> _Your goal_:
Your answer should consist of every line from the records that holds the string "Tafsir".

> _Input data_:
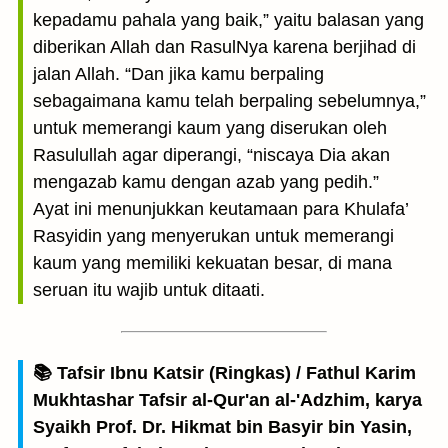
kepadamu pahala yang baik,” yaitu balasan yang
diberikan Allah dan RasulNya karena berjihad di
jalan Allah. “Dan jika kamu berpaling
sebagaimana kamu telah berpaling sebelumnya,”
untuk memerangi kaum yang diserukan oleh
Rasulullah agar diperangi, “niscaya Dia akan
mengazab kamu dengan azab yang pedih.”
Ayat ini menunjukkan keutamaan para Khulafa’
Rasyidin yang menyerukan untuk memerangi
kaum yang memiliki kekuatan besar, di mana
seruan itu wajib untuk ditaati.
📚 Tafsir Ibnu Katsir (Ringkas) / Fathul Karim
Mukhtashar Tafsir al-Qur'an al-'Adzhim, karya
Syaikh Prof. Dr. Hikmat bin Basyir bin Yasin,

> _Solution for this exercise_:
📚 Tafsir Ibnu Katsir (Ringkas) / Fathul Karim
Mukhtashar Tafsir al-Qur'an al-'Adzhim, karya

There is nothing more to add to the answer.